In [1]:
!pip install --upgrade openai



In [2]:
!pip install python-dotenv



In [3]:
from google.colab import drive
from dotenv import load_dotenv
import os
from openai import OpenAI

In [4]:
# Change to your environment variable location in your Google Drive
load_dotenv('/content/drive/MyDrive/Unsupervised Machine Learning/BA 820 Team 6/.env')

api_key = os.getenv('API_KEY')

OpenAI.api_key = api_key

In [5]:
import requests
import openai
import pandas as pd
import base64
import re
from google.colab import files

In [6]:
# Set your API credentials
openai.api_key = os.getenv('API_KEY')  # OpenAI API key for ChatGPT

HF_API_TOKEN = "BA820team6"  # Token for Hugging Face (if using their API)
headers = {"Authorization": f"Bearer {HF_API_TOKEN}"}  # Header for Hugging Face requests

# Define model endpoint URLs (using Hugging Face model names as an example)
QWEN_API_URL = "https://api-inference.huggingface.co/models/Qwen/Qwen2-VL-7B"        # Qwen multi-modal model
FLORENCE_API_URL = "https://api-inference.huggingface.co/models/microsoft/Florence-2-large"  # Florence-2-large model


In [7]:
# Upload chart image files (e.g., PNG or JPG charts)
uploaded = files.upload()  # This will prompt a file chooser in Colab

# List the uploaded file names for confirmation
for file_name in uploaded.keys():
    print("Uploaded file:", file_name)

Saving bar-liedown.png to bar-liedown (3).png
Uploaded file: bar-liedown (3).png


In [8]:
# Prepare a DataFrame or list to collect results
results = []  # will hold dicts for each insight and scores

batch_size = 5  # number of charts to process before pausing for review
chart_count = 0

# Loop over each uploaded chart image
for file_name, image_data in uploaded.items():
    chart_count += 1
    chart_id = file_name  # use filename as Chart_ID for identification

    print(f"\nProcessing {chart_id}...")

    # --- Generate insights using each AI model ---
    # 1. ChatGPT (GPT-4 Vision) insight
    # Encode image in base64 and include in prompt as a markdown image
    b64_image = base64.b64encode(image_data).decode('utf-8')
    chat_prompt = "Analyze the following chart and provide one key business insight:\n"
    chat_prompt += f"![chart](data:image/png;base64,{b64_image})"
    try:
        chat_response = openai.ChatCompletion.create(
            model="gpt-3.5-turbo",  # GPT-4 Vision model (ensure you have access)
            messages=[{"role": "user", "content": chat_prompt}]
        )
        insight_chatgpt = chat_response["choices"][0]["message"]["content"].strip()
    except Exception as e:
        insight_chatgpt = f"[Error fetching ChatGPT insight: {e}]"
    print(f"ChatGPT Insight: {insight_chatgpt}")

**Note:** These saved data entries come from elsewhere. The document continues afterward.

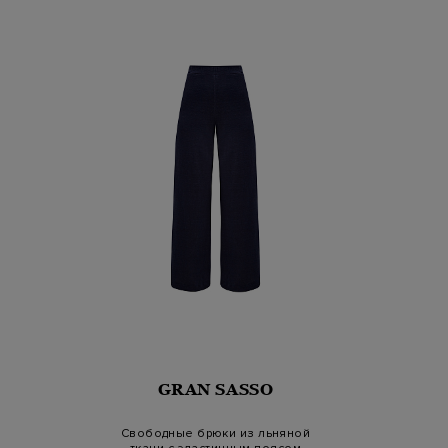
GRAN SASSO
Свободные брюки из льняной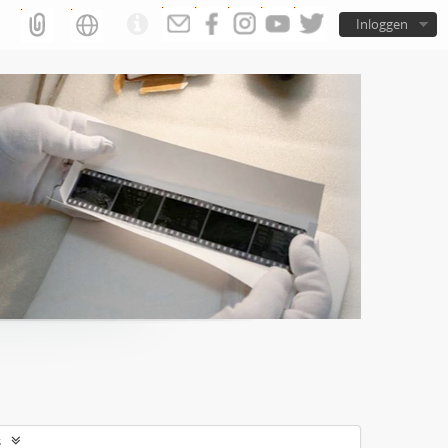
Inloggen
s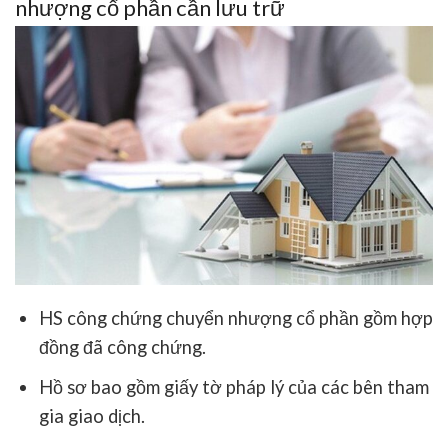
nhượng cổ phần cần lưu trữ
HS công chứng chuyển nhượng cổ phần gồm hợp
đồng đã công chứng.
Hồ sơ bao gồm giấy tờ pháp lý của các bên tham
gia giao dịch.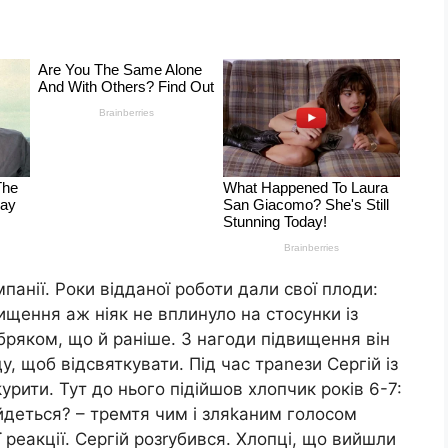
панії. Роки відданої роботи дали свої плоди:
ищення аж ніяк не вплинуло на стосунки із
ряком, що й раніше. З нагоди підвищення він
у, щоб відсвяткувати. Під час траnези Сергій із
ити. Тут до нього підійшов хлопчик років 6-7:
айдеться? – тремтя чим і зляkаним голосом
 реакції. Сергій розrубився. Хлопці, що вийшли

    # 2. Qwen insight via API
    qwen_prompt = "Provide a concise business insight based on the above chart."
    try:
        qwen_response = requests.post(
            QWEN_API_URL, headers=headers,
            files={"image": image_data}, data={"text": qwen_prompt}
        )
        # The response might be JSON with a field like 'generated_text', or plain text
        qwen_out = qwen_response.json() if qwen_response.headers.get("Content-Type","").startswith("application/json") else {}
        insight_qwen = (qwen_out.get("generated_text") or qwen_response.text).strip()
    except Exception as e:
        insight_qwen = f"[Error fetching Qwen insight: {e}]"
    print(f"Qwen Insight: {insight_qwen}")

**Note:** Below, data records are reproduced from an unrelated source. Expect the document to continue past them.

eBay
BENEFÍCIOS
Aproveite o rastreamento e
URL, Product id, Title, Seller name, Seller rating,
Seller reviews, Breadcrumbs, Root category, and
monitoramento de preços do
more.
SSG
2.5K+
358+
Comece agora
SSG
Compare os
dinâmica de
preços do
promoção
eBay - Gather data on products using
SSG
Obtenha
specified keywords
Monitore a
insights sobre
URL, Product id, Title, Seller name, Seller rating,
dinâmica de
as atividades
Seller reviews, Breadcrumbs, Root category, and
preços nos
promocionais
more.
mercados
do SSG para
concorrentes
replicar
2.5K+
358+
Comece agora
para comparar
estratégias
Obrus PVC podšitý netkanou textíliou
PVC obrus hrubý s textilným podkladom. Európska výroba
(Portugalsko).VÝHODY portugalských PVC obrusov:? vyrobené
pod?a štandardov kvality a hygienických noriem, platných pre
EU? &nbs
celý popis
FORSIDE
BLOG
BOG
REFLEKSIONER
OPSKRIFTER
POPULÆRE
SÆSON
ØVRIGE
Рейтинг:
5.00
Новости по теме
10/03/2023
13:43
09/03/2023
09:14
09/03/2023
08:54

    # 3. Florence-2-large insight via API
    florence_prompt = "What business insight can we infer from the above chart?"
    try:
        florence_response = requests.post(
            FLORENCE_API_URL, headers=headers,
            files={"image": image_data}, data={"text": florence_prompt}
        )
        florence_out = florence_response.json() if florence_response.headers.get("Content-Type","").startswith("application/json") else {}
        insight_florence = (florence_out.get("generated_text") or florence_response.text).strip()
    except Exception as e:
        insight_florence = f"[Error fetching Florence insight: {e}]"
    print(f"Florence-2 Insight: {insight_florence}")

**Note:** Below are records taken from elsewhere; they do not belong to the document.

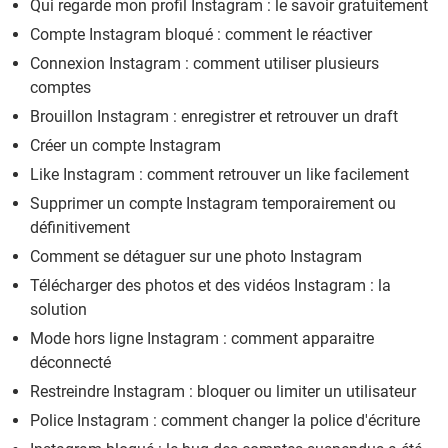
Qui regarde mon profil Instagram : le savoir gratuitement
Compte Instagram bloqué : comment le réactiver
Connexion Instagram : comment utiliser plusieurs
comptes
Brouillon Instagram : enregistrer et retrouver un draft
Créer un compte Instagram
Like Instagram : comment retrouver un like facilement
Supprimer un compte Instagram temporairement ou
définitivement
Comment se détaguer sur une photo Instagram
Télécharger des photos et des vidéos Instagram : la
solution
Mode hors ligne Instagram : comment apparaitre
déconnecté
Restreindre Instagram : bloquer ou limiter un utilisateur
Police Instagram : comment changer la police d'écriture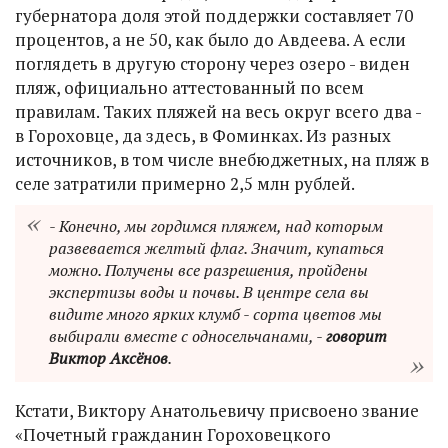
губернатора доля этой поддержки составляет 70
процентов, а не 50, как было до Авдеева. А если
поглядеть в другую сторону через озеро - виден
пляж, официально аттестованный по всем
правилам. Таких пляжей на весь округ всего два -
в Гороховце, да здесь, в Фоминках. Из разных
источников, в том числе внебюджетных, на пляж в
селе затратили примерно 2,5 млн рублей.
- Конечно, мы гордимся пляжем, над которым
развевается желтый флаг. Значит, купаться
можно. Получены все разрешения, пройдены
экспертизы воды и почвы. В центре села вы
видите много ярких клумб - сорта цветов мы
выбирали вместе с односельчанами, -
говорит
Виктор Аксёнов
.
Кстати, Виктору Анатольевичу присвоено звание
«Почетный гражданин Гороховецкого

    # --- Evaluate each insight using the other two models ---
    # We will ask each model to rate the insights from the others.
    # Define a helper function to parse "Relevance: X, Coherence: Y" from model outputs.
    def parse_scores(response_text):
        # Find two numbers (1-5) in the response_text
        match = re.search(r'(?i)Relevance[:\s]*([1-5])[^0-9]*Coherence[:\s]*([1-5])', response_text)
        if match:
            return int(match.group(1)), int(match.group(2))
        # If parsing fails, default to 0
        return 0, 0

    # Prepare evaluation prompts for each insight
    eval_prompt_template = (
        "The chart is provided above. Evaluate the following insight in terms of:\n"
        "- Relevance to the chart data (1-5)\n"
        "- Coherence of the explanation (1-5)\n"
        "Insight: \"{insight}\"\n"
        "Respond with format: Relevance: X, Coherence: Y"
    )


Processing bar-liedown (3).png...
ChatGPT Insight: [Error fetching ChatGPT insight: 

You tried to access openai.ChatCompletion, but this is no longer supported in openai>=1.0.0 - see the README at https://github.com/openai/openai-python for the API.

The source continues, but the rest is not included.